[Corpora-List] Dice coefficient

Wed Apr 19 09:46:26 UTC 2006

Hi Markus,

You must be working on word alignment, but I am not sure if you are using sentence aligned corpora.

>that frequency count is used instead, which is problematic
>in word alignment since that would presuppose that Ns=Nt 

If you are using sentence-aligned corpora, you can get the frequencies for ws and wt by counting the aligned sentence pairs in which each of them occurs. In this case, Ns=Nt=total_number_of_aligned_sentence_pairs. As to the co-occurrence frequency for (ws, wt), you can get it by counting the aligned sentence pairs in which both of them occur.

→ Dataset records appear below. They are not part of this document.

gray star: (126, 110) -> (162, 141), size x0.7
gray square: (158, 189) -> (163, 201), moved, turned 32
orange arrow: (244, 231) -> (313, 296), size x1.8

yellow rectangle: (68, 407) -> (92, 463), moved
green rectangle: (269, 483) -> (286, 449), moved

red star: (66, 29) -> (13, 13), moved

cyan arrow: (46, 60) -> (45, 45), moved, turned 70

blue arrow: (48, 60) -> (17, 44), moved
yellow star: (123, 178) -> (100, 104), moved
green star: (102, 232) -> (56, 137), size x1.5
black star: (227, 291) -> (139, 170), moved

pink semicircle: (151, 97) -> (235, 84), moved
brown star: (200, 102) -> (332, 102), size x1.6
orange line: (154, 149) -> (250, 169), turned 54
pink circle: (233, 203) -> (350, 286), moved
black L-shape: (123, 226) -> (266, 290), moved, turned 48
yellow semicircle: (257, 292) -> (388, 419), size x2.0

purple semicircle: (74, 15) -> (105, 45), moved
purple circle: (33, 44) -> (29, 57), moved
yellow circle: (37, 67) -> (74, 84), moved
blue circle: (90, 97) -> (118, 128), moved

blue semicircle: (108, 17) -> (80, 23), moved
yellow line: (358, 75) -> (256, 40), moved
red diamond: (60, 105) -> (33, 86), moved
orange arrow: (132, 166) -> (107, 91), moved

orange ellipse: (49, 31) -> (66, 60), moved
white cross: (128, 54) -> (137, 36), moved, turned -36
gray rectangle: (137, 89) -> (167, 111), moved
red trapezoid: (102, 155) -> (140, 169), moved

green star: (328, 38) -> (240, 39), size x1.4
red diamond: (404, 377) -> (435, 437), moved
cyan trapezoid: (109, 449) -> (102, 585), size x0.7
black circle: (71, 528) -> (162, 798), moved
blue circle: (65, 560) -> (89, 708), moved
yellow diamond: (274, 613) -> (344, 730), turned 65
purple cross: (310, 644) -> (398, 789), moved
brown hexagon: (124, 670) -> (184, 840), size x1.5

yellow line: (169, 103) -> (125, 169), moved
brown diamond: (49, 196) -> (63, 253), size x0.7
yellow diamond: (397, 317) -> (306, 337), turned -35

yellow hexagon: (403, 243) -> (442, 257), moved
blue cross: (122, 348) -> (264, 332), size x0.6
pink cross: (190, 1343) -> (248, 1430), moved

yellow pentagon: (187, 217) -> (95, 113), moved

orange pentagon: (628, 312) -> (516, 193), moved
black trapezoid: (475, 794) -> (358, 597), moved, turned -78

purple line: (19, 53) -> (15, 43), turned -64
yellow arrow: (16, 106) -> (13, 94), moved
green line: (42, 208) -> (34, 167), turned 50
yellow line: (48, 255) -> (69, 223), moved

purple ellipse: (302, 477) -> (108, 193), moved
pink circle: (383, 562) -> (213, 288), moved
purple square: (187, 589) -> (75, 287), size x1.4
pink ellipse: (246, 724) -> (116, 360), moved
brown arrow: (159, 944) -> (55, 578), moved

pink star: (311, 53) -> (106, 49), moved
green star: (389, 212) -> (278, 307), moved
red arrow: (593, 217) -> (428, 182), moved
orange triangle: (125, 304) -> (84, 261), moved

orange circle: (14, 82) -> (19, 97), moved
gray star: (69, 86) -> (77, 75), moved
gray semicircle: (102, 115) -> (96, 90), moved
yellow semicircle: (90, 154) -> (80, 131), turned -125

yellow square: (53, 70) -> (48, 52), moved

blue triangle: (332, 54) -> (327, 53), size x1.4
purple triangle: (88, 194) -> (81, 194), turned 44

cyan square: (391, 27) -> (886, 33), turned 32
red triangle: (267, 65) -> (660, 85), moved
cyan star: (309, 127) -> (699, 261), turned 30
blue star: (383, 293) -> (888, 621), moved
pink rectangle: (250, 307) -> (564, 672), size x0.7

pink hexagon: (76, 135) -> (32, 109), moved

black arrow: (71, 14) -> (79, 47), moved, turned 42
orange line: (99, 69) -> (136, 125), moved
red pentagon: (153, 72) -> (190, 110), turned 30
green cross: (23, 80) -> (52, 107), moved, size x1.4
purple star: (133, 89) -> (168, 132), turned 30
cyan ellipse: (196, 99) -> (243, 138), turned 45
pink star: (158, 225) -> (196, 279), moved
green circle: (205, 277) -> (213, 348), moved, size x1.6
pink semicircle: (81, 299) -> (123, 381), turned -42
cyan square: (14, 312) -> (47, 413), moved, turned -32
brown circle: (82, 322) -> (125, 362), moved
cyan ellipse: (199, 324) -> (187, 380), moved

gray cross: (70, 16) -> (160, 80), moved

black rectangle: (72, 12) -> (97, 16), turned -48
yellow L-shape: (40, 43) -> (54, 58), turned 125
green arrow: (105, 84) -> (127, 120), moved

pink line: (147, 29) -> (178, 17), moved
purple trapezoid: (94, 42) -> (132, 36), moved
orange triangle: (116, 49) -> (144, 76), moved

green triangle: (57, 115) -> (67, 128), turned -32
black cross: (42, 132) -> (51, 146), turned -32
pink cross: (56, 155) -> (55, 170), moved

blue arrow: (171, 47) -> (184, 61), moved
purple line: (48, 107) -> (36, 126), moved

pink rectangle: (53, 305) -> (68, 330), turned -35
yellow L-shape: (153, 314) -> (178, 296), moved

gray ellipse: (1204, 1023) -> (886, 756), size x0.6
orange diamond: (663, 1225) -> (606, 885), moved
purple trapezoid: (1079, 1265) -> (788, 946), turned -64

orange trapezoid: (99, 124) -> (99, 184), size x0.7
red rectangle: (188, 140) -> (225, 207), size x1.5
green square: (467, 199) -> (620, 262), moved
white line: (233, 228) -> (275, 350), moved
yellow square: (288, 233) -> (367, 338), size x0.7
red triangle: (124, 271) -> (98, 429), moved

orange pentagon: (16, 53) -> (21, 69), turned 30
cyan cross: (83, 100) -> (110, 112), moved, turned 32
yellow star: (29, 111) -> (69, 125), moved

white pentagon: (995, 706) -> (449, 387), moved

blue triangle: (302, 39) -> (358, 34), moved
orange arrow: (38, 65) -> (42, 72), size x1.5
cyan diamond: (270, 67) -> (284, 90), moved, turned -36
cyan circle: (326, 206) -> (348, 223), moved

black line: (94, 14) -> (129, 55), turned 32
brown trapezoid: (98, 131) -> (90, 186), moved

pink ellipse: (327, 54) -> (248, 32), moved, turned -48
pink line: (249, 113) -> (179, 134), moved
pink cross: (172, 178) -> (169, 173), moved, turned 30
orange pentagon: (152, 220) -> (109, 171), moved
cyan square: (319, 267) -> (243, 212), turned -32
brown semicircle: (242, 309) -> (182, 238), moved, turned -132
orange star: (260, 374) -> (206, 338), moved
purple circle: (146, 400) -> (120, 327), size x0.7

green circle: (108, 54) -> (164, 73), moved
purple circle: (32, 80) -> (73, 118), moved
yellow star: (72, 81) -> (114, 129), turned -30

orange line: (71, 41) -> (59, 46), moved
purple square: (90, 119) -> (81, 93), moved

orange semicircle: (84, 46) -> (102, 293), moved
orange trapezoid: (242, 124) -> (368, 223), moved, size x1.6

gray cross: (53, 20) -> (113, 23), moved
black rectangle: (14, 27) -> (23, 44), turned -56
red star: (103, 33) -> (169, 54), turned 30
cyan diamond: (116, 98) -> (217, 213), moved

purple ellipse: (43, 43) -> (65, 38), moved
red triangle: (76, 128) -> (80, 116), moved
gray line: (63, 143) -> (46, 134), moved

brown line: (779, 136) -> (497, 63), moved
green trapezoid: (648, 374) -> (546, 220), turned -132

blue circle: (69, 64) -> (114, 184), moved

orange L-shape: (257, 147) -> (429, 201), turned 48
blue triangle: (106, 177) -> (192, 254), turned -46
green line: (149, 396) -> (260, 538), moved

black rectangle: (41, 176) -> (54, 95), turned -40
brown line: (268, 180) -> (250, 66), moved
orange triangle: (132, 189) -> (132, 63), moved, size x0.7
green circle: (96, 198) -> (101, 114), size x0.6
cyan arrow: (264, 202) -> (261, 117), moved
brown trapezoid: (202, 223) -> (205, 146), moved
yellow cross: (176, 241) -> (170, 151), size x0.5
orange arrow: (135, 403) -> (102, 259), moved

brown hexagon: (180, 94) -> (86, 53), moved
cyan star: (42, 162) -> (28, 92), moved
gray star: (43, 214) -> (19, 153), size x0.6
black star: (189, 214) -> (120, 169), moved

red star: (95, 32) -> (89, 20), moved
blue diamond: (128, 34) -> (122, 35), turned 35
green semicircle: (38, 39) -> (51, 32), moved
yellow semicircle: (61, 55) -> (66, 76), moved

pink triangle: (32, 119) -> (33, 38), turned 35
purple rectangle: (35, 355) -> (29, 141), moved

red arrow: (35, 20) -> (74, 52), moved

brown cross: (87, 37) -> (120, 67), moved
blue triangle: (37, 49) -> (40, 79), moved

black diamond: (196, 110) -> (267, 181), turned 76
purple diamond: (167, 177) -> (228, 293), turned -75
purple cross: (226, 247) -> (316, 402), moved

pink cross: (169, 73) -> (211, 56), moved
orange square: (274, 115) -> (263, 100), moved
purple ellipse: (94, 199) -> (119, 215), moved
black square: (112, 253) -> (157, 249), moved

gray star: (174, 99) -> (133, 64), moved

If you are not using aligned corpora, you can substitute the aligned sentence pairs with certain corresponsing text segments, such as paragraphs or sections. 

Hope this helps.

Scott Piao
--------------------
Computing Department
Lancaster University
UK

-----Original Message-----
From: owner-corpora at lists.uib.no on behalf of Markus Saers
Sent: Wed 19/04/2006 08:50
To: CORPORA at uib.no
Subject: [Corpora-List] Dice coefficient

Hello,

My name is Markus Saers, and I am currently implementing an anlignment tool
as part of a course in Java for NLP. When trying to implement the Dice
coefficient, I ran into some problems that I was hoping someone could help
me with.

The only definition of the Dice coefficient that I have seen looks like
this:

Dice = 2 * p(ws, wt) / ( p(ws) + p(wt) )

Where p(ws, wt) is the probability of the source word co-occurring with the
target word, p(ws) is the probability of the source word and p(wt) is the
probability of the target word.

Although it is stated as probabilities, some info that I gathered on the net
seems to suggest that frequency count is used instead, which is problematic
in word alignment since that would presuppose that Ns=Nt (where Ns is the
number of source words and Nt is the number of target words).

The second problem arise when probabilities ARE used. p(ws) and p(wt) are
easy to estimate, but how is p(ws, wt) estimated?

Best regards
Markus Saers
PhD student, Uppsala University